* STUDY MATERIAL
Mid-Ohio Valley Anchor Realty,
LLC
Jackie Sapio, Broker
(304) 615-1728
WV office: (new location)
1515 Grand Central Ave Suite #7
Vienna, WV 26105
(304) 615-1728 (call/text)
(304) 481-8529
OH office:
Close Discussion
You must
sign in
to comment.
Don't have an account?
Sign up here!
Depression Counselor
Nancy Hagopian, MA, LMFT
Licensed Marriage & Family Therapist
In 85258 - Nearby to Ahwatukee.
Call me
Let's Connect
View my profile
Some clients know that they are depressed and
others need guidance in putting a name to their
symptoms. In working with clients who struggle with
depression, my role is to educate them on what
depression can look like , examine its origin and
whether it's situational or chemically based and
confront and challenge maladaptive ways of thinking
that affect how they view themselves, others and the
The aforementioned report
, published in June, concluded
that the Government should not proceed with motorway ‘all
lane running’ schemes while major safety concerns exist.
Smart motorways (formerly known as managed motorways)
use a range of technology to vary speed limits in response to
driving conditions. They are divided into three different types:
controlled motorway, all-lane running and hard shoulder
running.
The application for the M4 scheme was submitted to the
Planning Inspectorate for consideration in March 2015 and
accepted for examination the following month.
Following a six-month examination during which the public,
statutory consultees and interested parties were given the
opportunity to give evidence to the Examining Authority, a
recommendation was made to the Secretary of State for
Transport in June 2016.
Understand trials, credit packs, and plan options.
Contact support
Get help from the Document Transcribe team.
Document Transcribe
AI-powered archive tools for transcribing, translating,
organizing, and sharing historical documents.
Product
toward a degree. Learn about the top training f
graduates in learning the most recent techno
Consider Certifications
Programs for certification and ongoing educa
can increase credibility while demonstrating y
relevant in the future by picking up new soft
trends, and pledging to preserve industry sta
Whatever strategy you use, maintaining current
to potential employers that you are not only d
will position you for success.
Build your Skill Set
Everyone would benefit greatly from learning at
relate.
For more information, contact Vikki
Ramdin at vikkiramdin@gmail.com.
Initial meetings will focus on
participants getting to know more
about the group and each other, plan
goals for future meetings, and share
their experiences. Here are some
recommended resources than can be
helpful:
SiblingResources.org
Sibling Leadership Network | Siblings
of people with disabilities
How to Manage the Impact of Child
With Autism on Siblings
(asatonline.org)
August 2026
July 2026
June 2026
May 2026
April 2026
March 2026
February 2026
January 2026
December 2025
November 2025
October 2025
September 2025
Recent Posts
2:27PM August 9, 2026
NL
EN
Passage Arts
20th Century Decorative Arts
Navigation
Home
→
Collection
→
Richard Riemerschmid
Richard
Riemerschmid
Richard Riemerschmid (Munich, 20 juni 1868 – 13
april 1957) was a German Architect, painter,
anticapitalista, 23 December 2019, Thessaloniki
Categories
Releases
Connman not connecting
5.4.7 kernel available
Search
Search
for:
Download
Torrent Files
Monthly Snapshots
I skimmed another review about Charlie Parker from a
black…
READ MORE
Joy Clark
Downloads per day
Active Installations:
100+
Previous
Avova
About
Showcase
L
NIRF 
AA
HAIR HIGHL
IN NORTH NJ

* * *

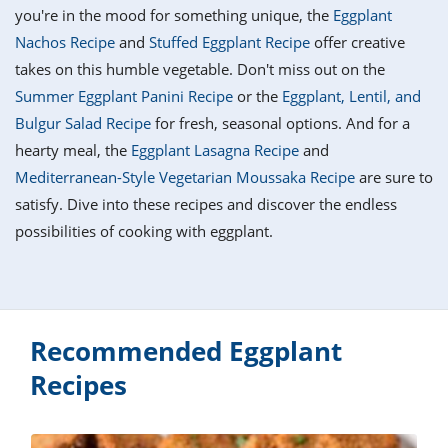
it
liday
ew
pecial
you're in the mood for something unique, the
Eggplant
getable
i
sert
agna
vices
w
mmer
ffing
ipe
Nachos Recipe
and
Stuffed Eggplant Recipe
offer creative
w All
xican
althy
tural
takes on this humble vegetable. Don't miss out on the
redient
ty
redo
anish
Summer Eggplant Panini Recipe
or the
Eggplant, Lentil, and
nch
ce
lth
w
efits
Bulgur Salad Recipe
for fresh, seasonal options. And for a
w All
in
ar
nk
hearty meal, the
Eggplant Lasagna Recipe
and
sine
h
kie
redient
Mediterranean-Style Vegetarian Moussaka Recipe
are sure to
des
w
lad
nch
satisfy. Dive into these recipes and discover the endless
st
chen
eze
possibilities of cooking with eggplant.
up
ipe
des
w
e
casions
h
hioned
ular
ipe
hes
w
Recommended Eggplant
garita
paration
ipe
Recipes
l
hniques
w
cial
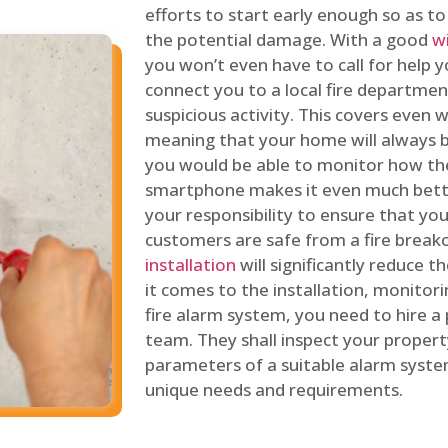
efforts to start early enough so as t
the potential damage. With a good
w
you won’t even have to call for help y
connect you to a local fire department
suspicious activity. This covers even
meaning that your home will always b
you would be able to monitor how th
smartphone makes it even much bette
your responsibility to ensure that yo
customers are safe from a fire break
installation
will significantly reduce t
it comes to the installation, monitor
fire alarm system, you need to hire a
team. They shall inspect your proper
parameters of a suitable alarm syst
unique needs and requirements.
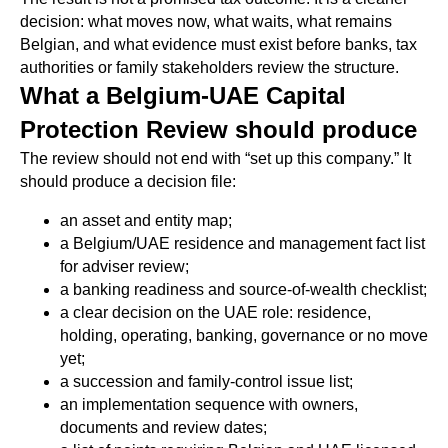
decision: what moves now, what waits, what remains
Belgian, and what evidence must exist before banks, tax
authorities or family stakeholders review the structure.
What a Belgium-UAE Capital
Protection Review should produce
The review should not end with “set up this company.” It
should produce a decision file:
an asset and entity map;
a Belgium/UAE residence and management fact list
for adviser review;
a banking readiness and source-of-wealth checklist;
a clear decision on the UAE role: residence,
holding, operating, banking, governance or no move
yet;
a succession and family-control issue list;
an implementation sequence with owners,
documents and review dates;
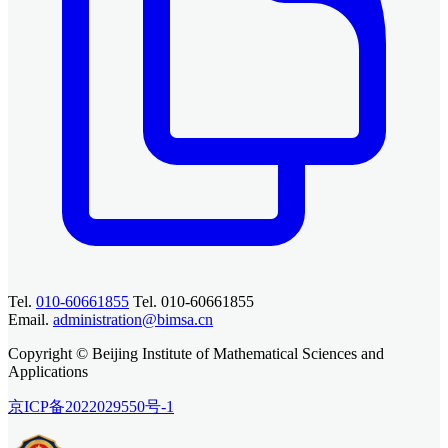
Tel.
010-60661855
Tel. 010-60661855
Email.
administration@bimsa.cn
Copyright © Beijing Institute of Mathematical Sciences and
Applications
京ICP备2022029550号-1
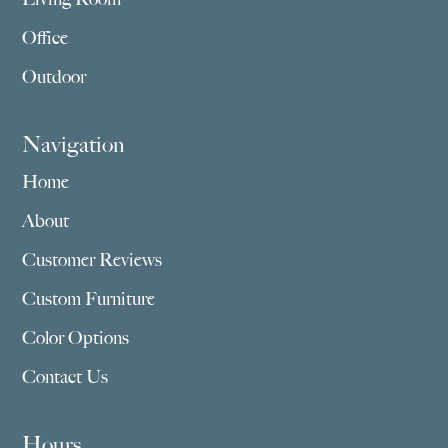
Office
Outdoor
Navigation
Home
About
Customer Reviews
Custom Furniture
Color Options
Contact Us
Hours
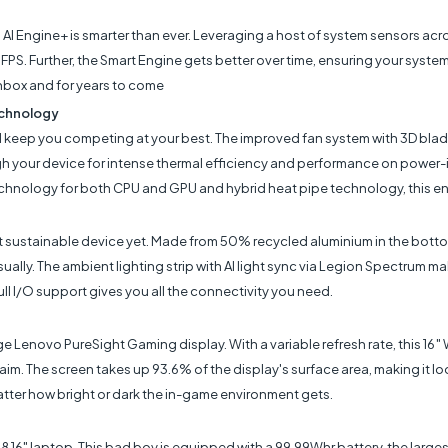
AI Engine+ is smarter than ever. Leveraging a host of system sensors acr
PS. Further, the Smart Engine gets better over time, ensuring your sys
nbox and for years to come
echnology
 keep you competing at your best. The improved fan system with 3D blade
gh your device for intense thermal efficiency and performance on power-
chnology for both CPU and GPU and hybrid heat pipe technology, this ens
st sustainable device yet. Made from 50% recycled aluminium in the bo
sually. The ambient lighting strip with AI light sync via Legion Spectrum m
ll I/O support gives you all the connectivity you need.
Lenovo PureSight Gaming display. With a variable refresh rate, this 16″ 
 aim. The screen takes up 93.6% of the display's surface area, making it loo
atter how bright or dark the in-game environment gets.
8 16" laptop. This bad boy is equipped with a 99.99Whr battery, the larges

* * *

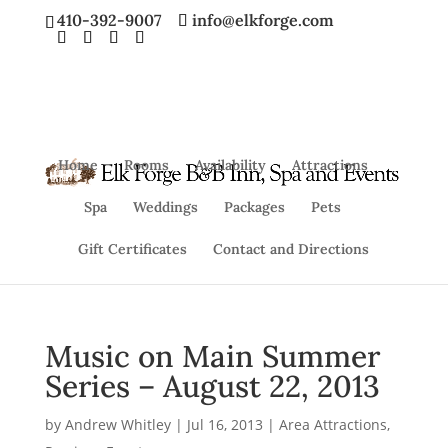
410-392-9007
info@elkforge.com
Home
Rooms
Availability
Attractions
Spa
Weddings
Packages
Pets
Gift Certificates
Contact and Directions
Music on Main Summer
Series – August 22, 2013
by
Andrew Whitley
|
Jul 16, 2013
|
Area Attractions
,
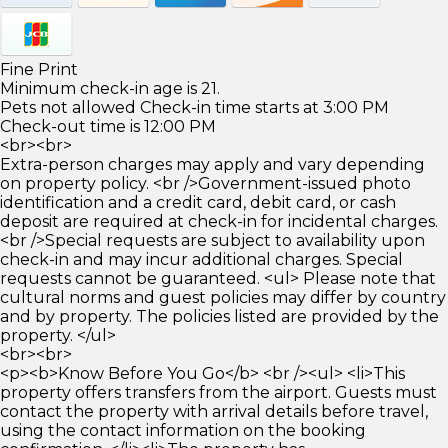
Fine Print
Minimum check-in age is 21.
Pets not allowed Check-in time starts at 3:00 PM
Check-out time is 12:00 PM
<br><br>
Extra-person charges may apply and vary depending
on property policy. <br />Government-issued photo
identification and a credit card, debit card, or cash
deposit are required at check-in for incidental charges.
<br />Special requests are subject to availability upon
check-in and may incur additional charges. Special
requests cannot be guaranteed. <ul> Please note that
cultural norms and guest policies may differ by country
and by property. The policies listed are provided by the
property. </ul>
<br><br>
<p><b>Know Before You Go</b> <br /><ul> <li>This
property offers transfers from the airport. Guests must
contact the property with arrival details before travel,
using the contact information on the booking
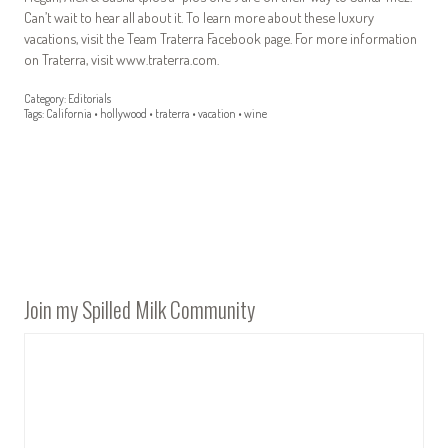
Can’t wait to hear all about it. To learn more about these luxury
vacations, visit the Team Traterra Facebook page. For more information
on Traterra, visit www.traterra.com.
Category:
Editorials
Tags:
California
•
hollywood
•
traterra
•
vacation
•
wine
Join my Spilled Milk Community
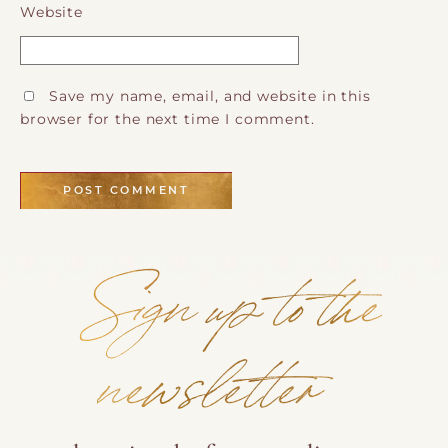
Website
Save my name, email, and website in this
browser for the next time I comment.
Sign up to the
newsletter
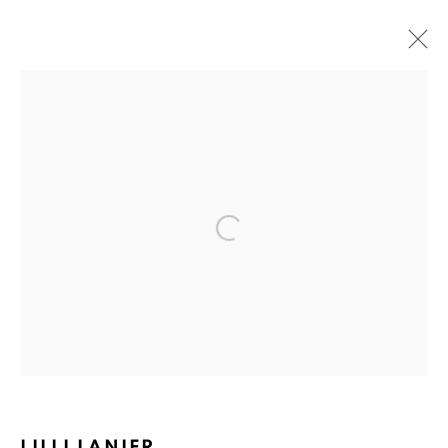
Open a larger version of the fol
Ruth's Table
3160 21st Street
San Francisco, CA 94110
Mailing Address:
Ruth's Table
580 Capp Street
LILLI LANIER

* GOAL OF THE EXERCISE
Filter the listing above so that only lines holding the word "exist" remain, and report those lines.

* RESULT
lane running’ schemes while major safety concerns exist.
Belgian, and what evidence must exist before banks, tax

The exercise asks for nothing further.